| Task brief |
Reproduce exactly the lines of this material that begin at the line with "спрогнозировать)" and end at the line with "Beckenboden)", both included. Omit the pictures and everything else.

| Entries supplied |
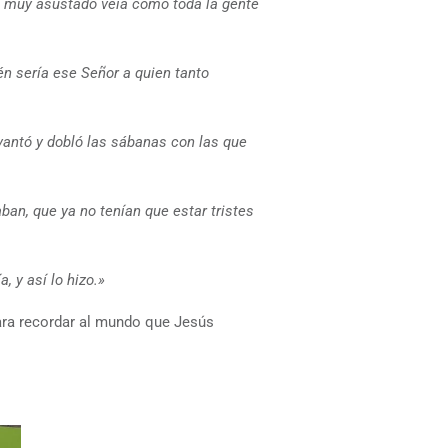
e muy asustado veía cómo toda la gente
én sería ese Señor a quien tanto
evantó y dobló las sábanas con las que
ban, que ya no tenían que estar tristes
, y así lo hizo.»
ara recordar al mundo que Jesús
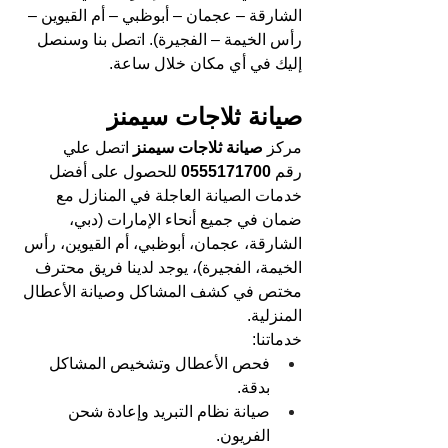
الشارقة – عجمان – أبوظبي – أم القيوين – 
رأس الخيمة – الفجيرة). اتصل بنا وسنصل 
إليك في أي مكان خلال ساعة.
صيانة ثلاجات سيمنز
مركز 
صيانة ثلاجات سيمنز 
اتصل علي 
رقم 
0555171700 
للحصول على أفضل 
خدمات الصيانة العاجلة في المنازل مع 
ضمان في جميع أنحاء الإمارات (دبي، 
الشارقة، عجمان، أبوظبي، أم القيوين، رأس 
الخيمة، الفجيرة)، يوجد لدينا فريق محترف 
مختص في كشف المشاكل وصيانة الأعطال 
المنزلية.
خدماتنا:
فحص الأعطال وتشخيص المشاكل 
بدقة.
صيانة نظام التبريد وإعادة شحن 
الفريون.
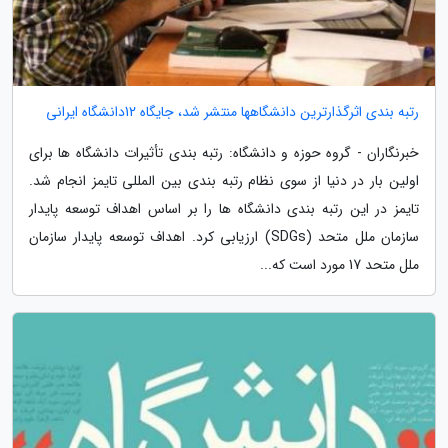
رتبه بندی اثرگذارترین دانشگاهها منتشر شد، جایگاه 12دانشگاه ایرانی
خبرنگاران - گروه حوزه و دانشگاه: رتبه بندی تأثیرات دانشگاه ها برای
اولین بار در دنیا از سوی نظام رتبه بندی بین المللی تایمز انجام شد.
تایمز در این رتبه بندی دانشگاه ها را بر اساس اهداف توسعه پایدار
سازمان ملل متحد (SDGs) ارزیابی کرد. اهداف توسعه پایدار سازمان
ملل متحد 17 مورد است که...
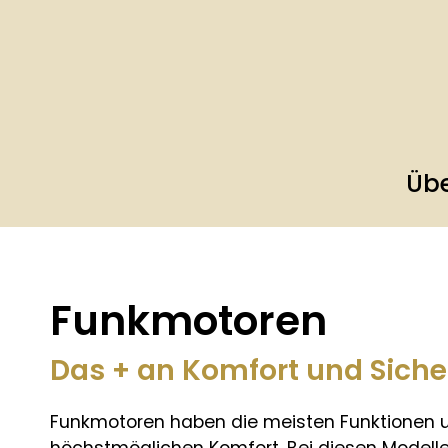
Übe
Funkmotoren
Das + an Komfort und Siche
Funkmotoren haben die meisten Funktionen 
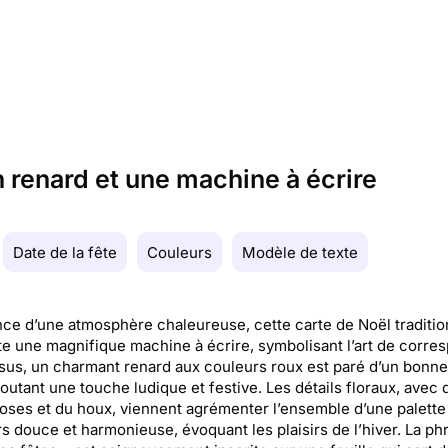
 renard et une machine à écrire
Date de la fête
Couleurs
Modèle de texte
ce d’une atmosphère chaleureuse, cette carte de Noël traditio
e une magnifique machine à écrire, symbolisant l’art de corre
us, un charmant renard aux couleurs roux est paré d’un bonne
joutant une touche ludique et festive. Les détails floraux, avec 
roses et du houx, viennent agrémenter l’ensemble d’une palette
s douce et harmonieuse, évoquant les plaisirs de l’hiver. La ph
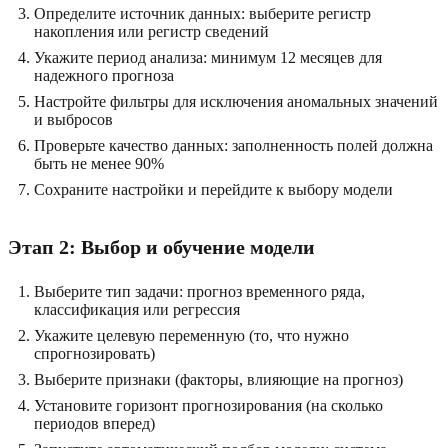
Определите источник данных: выберите регистр
накопления или регистр сведений
Укажите период анализа: минимум 12 месяцев для
надежного прогноза
Настройте фильтры для исключения аномальных значений
и выбросов
Проверьте качество данных: заполненность полей должна
быть не менее 90%
Сохраните настройки и перейдите к выбору модели
Этап 2: Выбор и обучение модели
Выберите тип задачи: прогноз временного ряда,
классификация или регрессия
Укажите целевую переменную (то, что нужно
спрогнозировать)
Выберите признаки (факторы, влияющие на прогноз)
Установите горизонт прогнозирования (на сколько
периодов вперед)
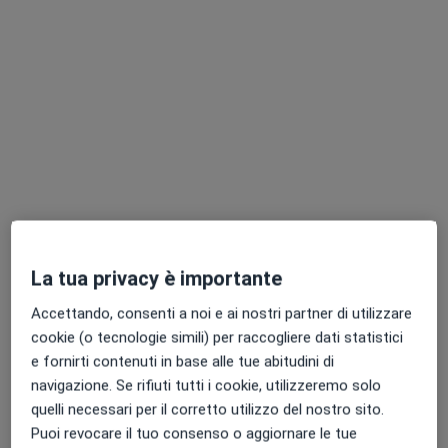
Ostia, RM, in aree vicine alla tua ricerca.
Dott.ssa Emma De Maio
·
Allergologa, Medico di medicina generale, Immunologa
Altro
La tua privacy è importante
112 recensioni
Accettando, consenti a noi e ai nostri partner di utilizzare
Via di Grotta Perfetta 566, Roma
•
Mappa
cookie (o tecnologie simili) per raccogliere dati statistici
Studio medico dott.ssa Emma De Maio
e fornirti contenuti in base alle tue abitudini di
navigazione. Se rifiuti tutti i cookie, utilizzeremo solo
Prima visita allergologica
90 €
quelli necessari per il corretto utilizzo del nostro sito.
Questo dottore non ha ancora attivato le prenotazioni online presso questo indirizzo.
Puoi revocare il tuo consenso o aggiornare le tue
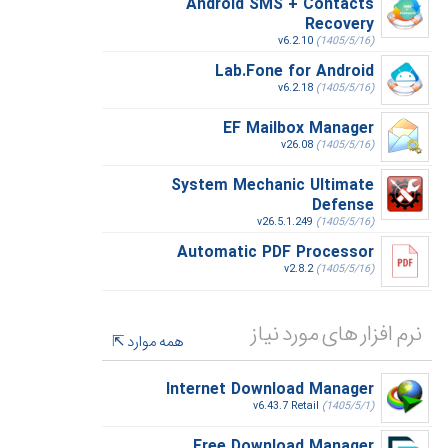
Android SMS + Contacts
Recovery
v6.2.10
(1405/5/16)
Lab.Fone for Android
v6.2.18
(1405/5/16)
EF Mailbox Manager
v26.08
(1405/5/16)
System Mechanic Ultimate
Defense
v26.5.1.249
(1405/5/16)
Automatic PDF Processor
v2.8.2
(1405/5/16)
نرم افزار های مورد نیاز
همه موارد
Internet Download Manager
v6.43.7 Retail
(1405/5/1)
Free Download Manager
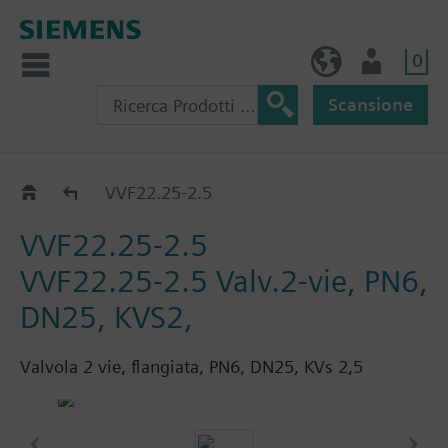
0
IT (IT)
Utente
Scansione
VVF22..
VVF22.25-2.5
VVF22.25-2.5
VVF22.25-2.5 Valv.2-vie, PN6,
DN25, KVS2,
Valvola 2 vie, flangiata, PN6, DN25, KVs 2,5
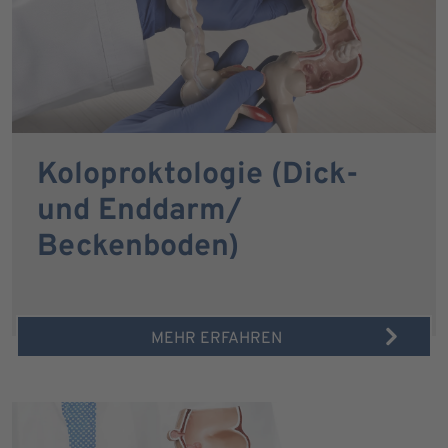
Koloproktologie (Dick-
und Enddarm/
Beckenboden)
MEHR ERFAHREN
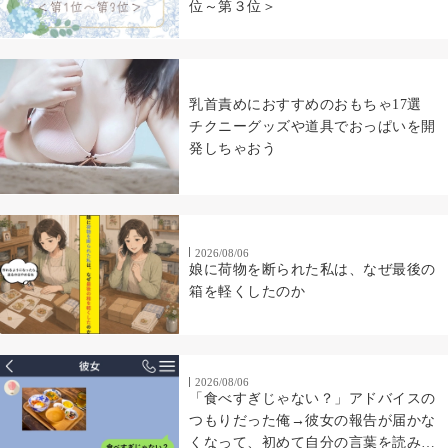
位～第３位＞
乳首責めにおすすめのおもちゃ17選
チクニーグッズや道具でおっぱいを開
発しちゃおう
2026/08/06
娘に荷物を断られた私は、なぜ最後の
箱を軽くしたのか
2026/08/06
「食べすぎじゃない？」アドバイスの
つもりだった俺→彼女の報告が届かな
くなって、初めて自分の言葉を読み返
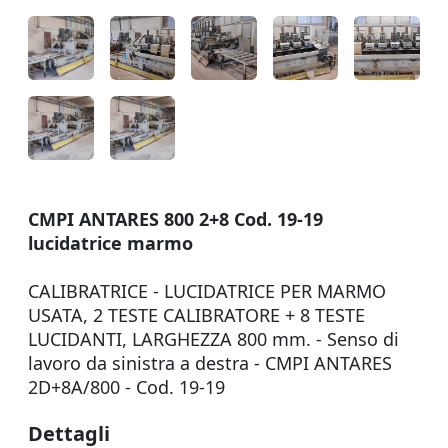
CMPI ANTARES 800 2+8 Cod. 19-19
lucidatrice marmo
CALIBRATRICE - LUCIDATRICE PER MARMO
USATA, 2 TESTE CALIBRATORE + 8 TESTE
LUCIDANTI, LARGHEZZA 800 mm. - Senso di
lavoro da sinistra a destra - CMPI ANTARES
2D+8A/800 - Cod. 19-19
Dettagli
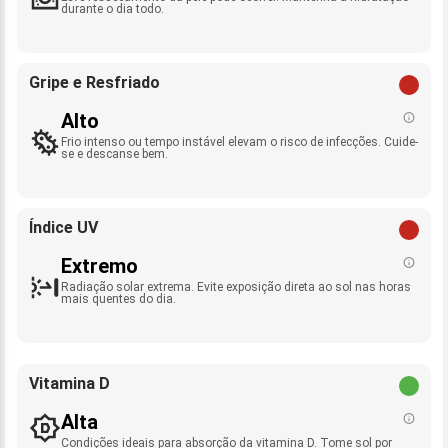
durante o dia todo.
Gripe e Resfriado
Alto
Frio intenso ou tempo instável elevam o risco de infecções. Cuide-
se e descanse bem.
Índice UV
Extremo
Radiação solar extrema. Evite exposição direta ao sol nas horas
mais quentes do dia.
Vitamina D
Alta
Condições ideais para absorção da vitamina D. Tome sol por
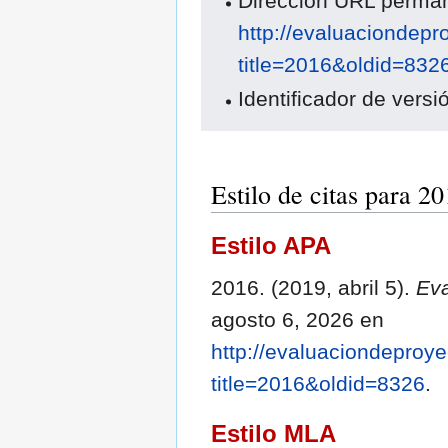
Dirección URL perma
http://evaluaciondepr
title=2016&oldid=832
Identificador de versi
Estilo de citas para 2
Estilo APA
2016. (2019, abril 5).
Eva
agosto 6, 2026 en
http://evaluaciondeproye
title=2016&oldid=8326
.
Estilo MLA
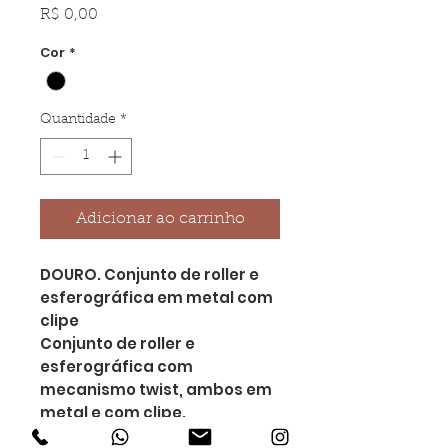
Preço
R$ 0,00
Cor
*
Quantidade
*
Adicionar ao carrinho
DOURO. Conjunto de roller e
esferográfica em metal com
clipe
Conjunto de roller e
esferográfica com
mecanismo twist, ambos em
metal e com clipe.
Esferográfica até 2 km de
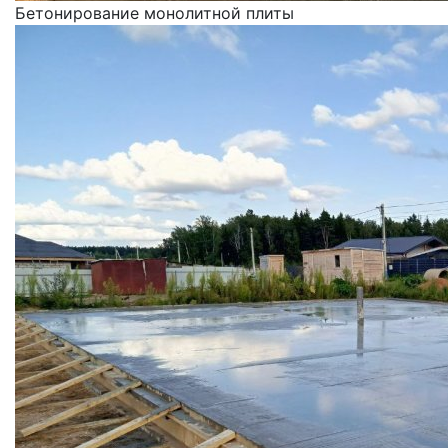
Бетонирование монолитной плиты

| Task result |
спрогнозировать)
Выберите признаки (факторы, влияющие на прогноз)
Установите горизонт прогнозирования (на сколько
периодов вперед)
Ostia, RM, in aree vicine alla tua ricerca.
Dott.ssa Emma De Maio
·
Allergologa, Medico di medicina generale, Immunologa
Altro
La tua privacy è importante
112 recensioni
Accettando, consenti a noi e ai nostri partner di utilizzare
Via di Grotta Perfetta 566, Roma
•
Mappa
cookie (o tecnologie simili) per raccogliere dati statistici
Studio medico dott.ssa Emma De Maio
e fornirti contenuti in base alle tue abitudini di
navigazione. Se rifiuti tutti i cookie, utilizzeremo solo
Prima visita allergologica
90 €
quelli necessari per il corretto utilizzo del nostro sito.
Questo dottore non ha ancora attivato le prenotazioni online presso questo indirizzo.
Puoi revocare il tuo consenso o aggiornare le tue
Android SMS + Contacts
Recovery
v6.2.10
(1405/5/16)
Lab.Fone for Android
v6.2.18
(1405/5/16)
EF Mailbox Manager
v26.08
(1405/5/16)
System Mechanic Ultimate
Defense
v26.5.1.249
(1405/5/16)
Automatic PDF Processor
v2.8.2
(1405/5/16)
نرم افزار های مورد نیاز
همه موارد
Internet Download Manager
v6.43.7 Retail
(1405/5/1)
Free Download Manager
0
IT (IT)
Utente
Scansione
VVF22..
VVF22.25-2.5
VVF22.25-2.5
VVF22.25-2.5 Valv.2-vie, PN6,
DN25, KVS2,
Valvola 2 vie, flangiata, PN6, DN25, KVs 2,5
Koloproktologie (Dick-
und Enddarm/
Beckenboden)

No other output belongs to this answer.